Thank you so much to everyone that contributed a question/suggestion for a legal topic for Rich and I to research. I am excited to start tackling the issues! We didn’t quite get as much as I was expecting, so we will “round up” a little and I’ll buy a jumbo bag of food from Costco next time we are there for donation. Thank you all again!
My plan is to address the topics in the order we received them, with one exception: today’s topic. With warm weather upon on us, people and their pets are out en mass, and the likelihood increases for this type of situation to arise. A reader posed the question: What happens if I am walking my dog, on a leash, through our neighborhood and an off-leash dog comes up and causes my dog to bite it? She also wanted to know if it is appropriate to remind the owner of the dog about leash laws.
Before we address the question, it’s time for us to put in a boring disclaimer: please remember that Rich is not an attorney, but just a law student (for the next couple of months). Also, these posts should not be taken as legal advice, but just a general exploration of the issues that the post suggestions present. If you have an actual legal problem with your animal you should consult an attorney licensed in your jurisdiction.
So, to start with the easier of the two questions: YES, you absolutely should remind people of leash laws anytime you see them with an off-leash dog. I know that I have been guilty of having my dogs off-leash at times in the past and it always annoyed me when someone would yell, “Your dog is supposed to be on a leash!” But why?

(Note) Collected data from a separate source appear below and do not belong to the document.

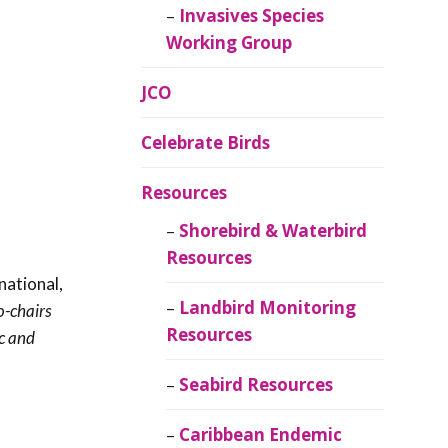
Invasives Species
Working Group
JCO
Celebrate Birds
Resources
Shorebird & Waterbird
Resources
national,
Landbird Monitoring
o-chairs
Resources
ic and
Seabird Resources
Caribbean Endemic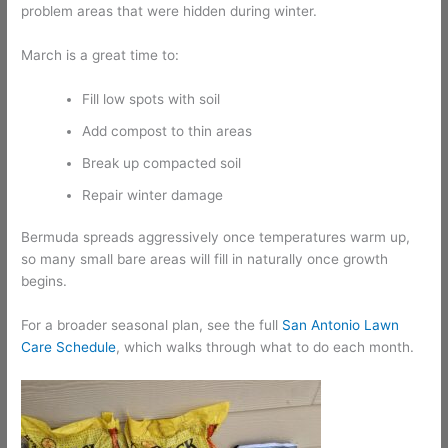
problem areas that were hidden during winter.
March is a great time to:
Fill low spots with soil
Add compost to thin areas
Break up compacted soil
Repair winter damage
Bermuda spreads aggressively once temperatures warm up,
so many small bare areas will fill in naturally once growth
begins.
For a broader seasonal plan, see the full
San Antonio Lawn
Care Schedule
, which walks through what to do each month.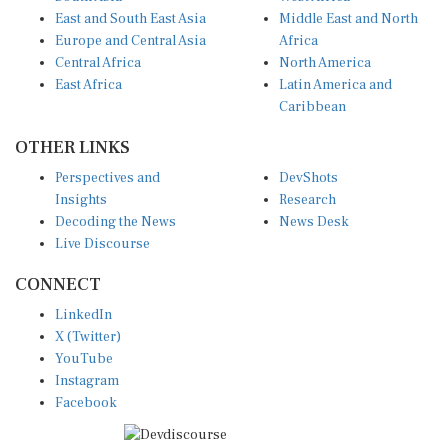
East and South East Asia
Middle East and North
Europe and Central Asia
Africa
Central Africa
North America
East Africa
Latin America and
Caribbean
OTHER LINKS
Perspectives and
DevShots
Insights
Research
Decoding the News
News Desk
Live Discourse
CONNECT
LinkedIn
X (Twitter)
YouTube
Instagram
Facebook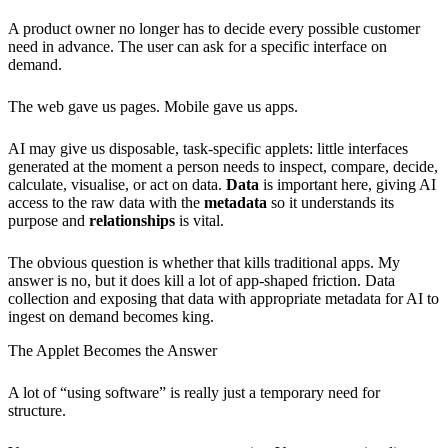
A product owner no longer has to decide every possible customer
need in advance. The user can ask for a specific interface on
demand.
The web gave us pages. Mobile gave us apps.
AI may give us disposable, task-specific applets: little interfaces
generated at the moment a person needs to inspect, compare, decide,
calculate, visualise, or act on data.
Data
is important here, giving AI
access to the raw data with the
metadata
so it understands its
purpose and
relationships
is vital.
The obvious question is whether that kills traditional apps. My
answer is no, but it does kill a lot of app-shaped friction. Data
collection and exposing that data with appropriate metadata for AI to
ingest on demand becomes king.
The Applet Becomes the Answer
A lot of “using software” is really just a temporary need for
structure.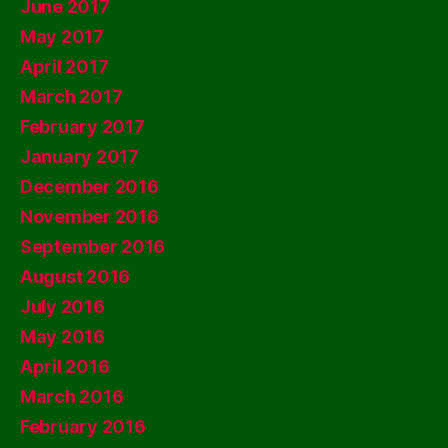
June 2017
May 2017
April 2017
March 2017
February 2017
January 2017
December 2016
November 2016
September 2016
August 2016
July 2016
May 2016
April 2016
March 2016
February 2016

My dogs are friendly! Now, “My dog is friendly!” is one of my biggest pet peeve statements. That’s good for you, but maybe the dog on the leash isn’t. The fact is, not all dogs are accepting of other dogs greeting them (often exasperated by being on a leash), and you should never assume otherwise. The odds are, the owner of the off-leash dog has no ill intentions and simply is unaware of the issue, like I used to be. I would recommend keeping things light and friendly, but also trying to kindly make them aware of why leash laws are in place. Maybe something like, “Hey neighbor! I noticed your cute little ____ is running around without a leash. My dog is friendly too, but there are some dogs who aren’t so friendly so it’s a good idea to just abide by the law which states dogs must be leashed. You know, better safe than sorry!”
Now back to the main question. Generally speaking if an unleashed dog provokes a dog that is being walked on a leash and the leashed dog snaps and attacks the unleashed dog, then the owner of the leashed dog should not have too much of a problem on their hands. This is due to one of two legal defenses, either contributory negligence, or assumption of the risk. Under contributory negligence a jury would apportion the liability, and thus the damages, between the two parties based on how their actions contributed to the bite. For assumption of the risk, the owner of the unleashed dog has assumed the risk of his or her dog getting attacked, by allowing it to roam free. Additionally, where a state has enacted a statute to provide for owner-liability for dog attacks, it may have also enacted other statutory defenses to liability.
Specifically in Florida there is a statute that provides for strict liability for the owner of a dog that attacks a domestic animal or person. Additionally there is a leash law in Leon County that requires dogs to be kept on a leash when they are off of their property. Florida courts have said that since it is a statutory action for damage caused by a dog attack, a defense of contributory negligence cannot be maintained in Florida. There are also very limited statutory defenses that have been enacted by the Florida lawmakers. However, Florida courts have decided that assumption of the risk and provocation are defenses that can be maintained under the strict liability statute. Thus a court would allow evidence to be brought forward that the owner of the unleashed dog assumed the risk that an attack would occur, and that the unleashed dog provoked the leashed dog into attacking. Ultimately it would be up to the jury to determine if the provocation was sufficient enough to cause the attack.
Nevertheless, all of this analysis may be unnecessary though, because if there is an attack that just injures another dog, the possible damages available, which are likely only the medical bills of the injured dog, would not be enough to justify court costs and legal fees to maintain a lawsuit.
So kids, play it safe and keep your dog on a leash! Questions? Hit me with your best shot.